Coding agents that run shell commands need a filesystem boundary. Without one, the model can read, write, and execute anywhere the process has access. If a prompt injection sneaks into a tool result, the agent will execute whatever it says.
Some agents solve this with containers or kernel-level namespaces. Codex uses bubblewrap and Landlock on Linux for OS-native isolation. OpenHands runs everything inside Docker containers. These are strong boundaries, but they come with real costs: container setup time, platform constraints, and operational complexity that most local-first tools do not want.
Many others pass shell commands as strings with no filesystem enforcement. OpenCode spawns commands through the user’s shell with the full parent environment inherited. It parses commands with tree-sitter to extract paths and prompts the user for approval, but there is no technical boundary. Aider uses Python’s subprocess module with no path restrictions at all.
There is a middle ground: lightweight, workspace-scoped enforcement that does not require containers or kernel features. That is what Acolyte now does.
The original approach
Acolyte had path checks from the start, but they were weak. The original implementation used string prefix matching: is this path inside the workspace or /tmp? If yes, allow. If no, block. Shell commands ran through bash -lc with the full command as a single string.
That had three problems.
First, string prefix matching does not follow symlinks. A symlink inside the workspace pointing to /etc/hosts passes the prefix check. The path starts with the workspace root. The file it resolves to does not.
Second, bash -lc means shell evaluation. The model sends a string, bash interprets it. Pipes, redirections, semicolons, subshells, variable expansion. A command like echo ok > /etc/crontab is one string to the host and a write to a system file to bash. The host cannot inspect what bash will actually do without reimplementing a shell parser.
Third, the spawned process inherited the full environment. Every environment variable the parent process had, the child got. API keys, tokens, credentials in ENV, all visible to whatever command the model decided to run.
Workspace sandbox
The fix is structural, not incremental. Three changes that close the class of vulnerability instead of patching individual cases.
Argv-only execution. Shell commands no longer go through bash. Bun.spawn takes an explicit cmd and args array. The string echo hello && rm -rf / becomes the literal arguments ["echo", "hello", "&&", "rm", "-rf", "/"]. No shell evaluation, no operator tricks. The model provides a binary and arguments. The host executes exactly that.
Realpath-based path enforcement. Every path argument is resolved through realpath before the boundary check. Symlinks are followed to their real target. If a symlink inside the workspace points outside, the resolved path fails. For paths that do not exist yet, the sandbox walks up to the nearest existing parent and resolves from there. This prevents creating files under symlinked directories that escape the workspace.

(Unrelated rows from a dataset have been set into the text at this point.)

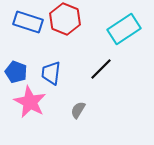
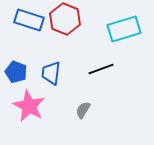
blue rectangle: moved 1 px right, 2 px up
cyan rectangle: rotated 16 degrees clockwise
black line: rotated 25 degrees clockwise
pink star: moved 1 px left, 4 px down
gray semicircle: moved 5 px right
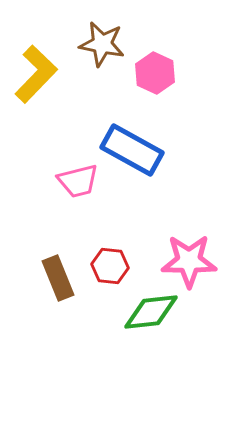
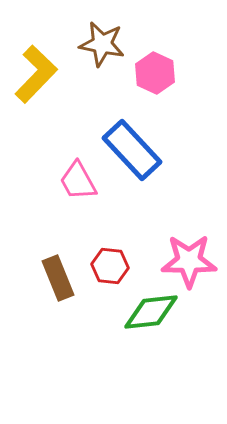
blue rectangle: rotated 18 degrees clockwise
pink trapezoid: rotated 75 degrees clockwise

Restricted environment. The spawned process gets a whitelist of environment variables: PATH, HOME, LANG, TERM, CI, and a few others needed for tools to function. Everything else is stripped. The model’s commands run in a minimal environment with no access to API keys, tokens, or credentials.
What this looks like
The sandbox validates every path-like token in the command arguments. Not just explicit paths, but assigned values like OUT=/etc/passwd and bare filenames that happen to be symlinks.
A flag like --format=json/pretty is not a path. The sandbox skips tokens that start with a dash. An argument like ../../etc/passwd is a path. The sandbox resolves it, finds it outside the workspace, and blocks with a structured error.
code: E_SANDBOX_VIOLATION
kind: sandbox_violation
The error is typed, machine-readable, and shows up in trace events as lifecycle.sandbox.violation. You can see every blocked attempt in acolyte trace.
What stays open
This is command-level enforcement, not kernel-level isolation. If the model runs node script.js and that script reads /etc/hosts internally, the sandbox does not catch it. The boundary is at the tool interface, not at the syscall level. That is a real limitation.
But command-level enforcement catches the actual failure mode. The model does not write Node scripts that exfiltrate credentials. It runs cat, grep, ls, and build commands. Those are the operations where path arguments matter and where the sandbox has leverage. The theoretical gap between command-level and kernel-level enforcement has not been the source of real problems. The practical gap between no boundary and a workspace boundary has.
The principle
A coding agent should work freely inside the project. It should not be able to reach outside it.
The workspace root is the natural boundary. Everything the model needs to do its job is inside it. Source files, config files, test files, build outputs. The model reads, writes, edits, and runs commands against these files. Nothing about that requires access to the home directory, system files, or other projects.
Enforcing this boundary means the host can give the model more autonomy inside it. If the model cannot escape the workspace, you worry less about what it does within it. The sandbox is not a restriction on the model. It is what makes broader tool access safe.